Значительный прогресс в свободе обсуждения, который является одним из наиболее важных различий между нынешним временем и временем моего детства, значительно изменил мораль этого вопроса; и я думаю, что немногие люди интеллекта и общественного духа моего отца, придерживающиеся с такой интенсивностью моральных убеждений, как он, непопулярных мнений о религии или о любых других великих предметах мысли, сейчас либо практиковали бы, либо прививали бы их сокрытие от мира, за исключением случаев, становящихся все меньше с каждым днем, когда откровенность по этим вопросам либо рисковала бы потерей средств к существованию, либо означала бы исключение из какой-либо сферы полезности, особенно подходящей для способностей личности. Что касается религии, в частности, то мне кажется, что настало время, когда долг всех, кто, будучи квалифицированным с точки зрения знаний, по зрелом размышлении убедился в том, что нынешние мнения не только ложны, но и вредны, заявить о своем несогласии; по крайней мере, если они относятся к числу тех, чье положение или репутация дает возможность прислушаться к их мнению. Такое признание положило бы конец, сразу и навсегда, вульгарному предрассудку, что то, что очень неправильно называется неверием, связано с какими-либо плохими качествами ума или сердца. Мир был бы поражен, если бы знал, как велика доля его самых ярких украшений—из тех, которые наиболее выделяются даже в народной оценке мудростью и добродетелью,—являются полными скептиками в религии; многие из них воздерживаются от признания, не столько из личных соображений, сколько из добросовестного, хотя теперь, на мой взгляд, самого ошибочного, опасения, что, высказывая то, что может ослабить существующие убеждения, и, как следствие (как они предполагают), существующие ограничения, они должны принести вред вместо пользы.

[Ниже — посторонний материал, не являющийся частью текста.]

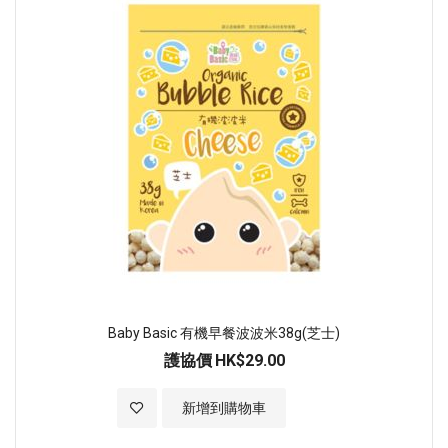
Baby Basic 有機早餐波波米38g(芝士)
護協價
HK$29.00
加入至願望清單
新增到購物車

Неверующих (так называемых), так же как и верующих, существует множество видов, включая почти все разновидности морального типа. Но лучшие из них, как не постесняется утверждать никто из тех, кто имел возможность по-настоящему узнать их, более истинно религиозны, в лучшем смысле слова религия, чем те, кто исключительно присваивает себе этот титул. Либеральность эпохи, или, другими словами, ослабление упрямого предрассудка, из-за которого люди не могут видеть то, что у них перед глазами, потому что это противоречит их ожиданиям, привело к тому, что очень часто признается, что деист может быть по-настоящему религиозным: но если религия выступает за какие-либо достоинства характера, а не за простую догму, утверждение в равной степени может быть сделано многими, чья вера далека от деизма. Хотя они могут считать неполным доказательство того, что Вселенная-это произведение замысла, и хотя они, несомненно, не верят, что у нее может быть Автор и Правитель, который является абсолютным в силе, так же как и в совершенстве в добре, у них есть то, что составляет главную ценность всех религий, идеальную концепцию Совершенного Существа, на которую они обычно ссылаются как на руководство своей совести; и этот идеал Добра обычно намного ближе к совершенству, чем объективное Божество тех, кто считает себя обязанным найти абсолютное добро в создателе мира, столь переполненного страданиями и столь искаженного несправедливостью, как наш.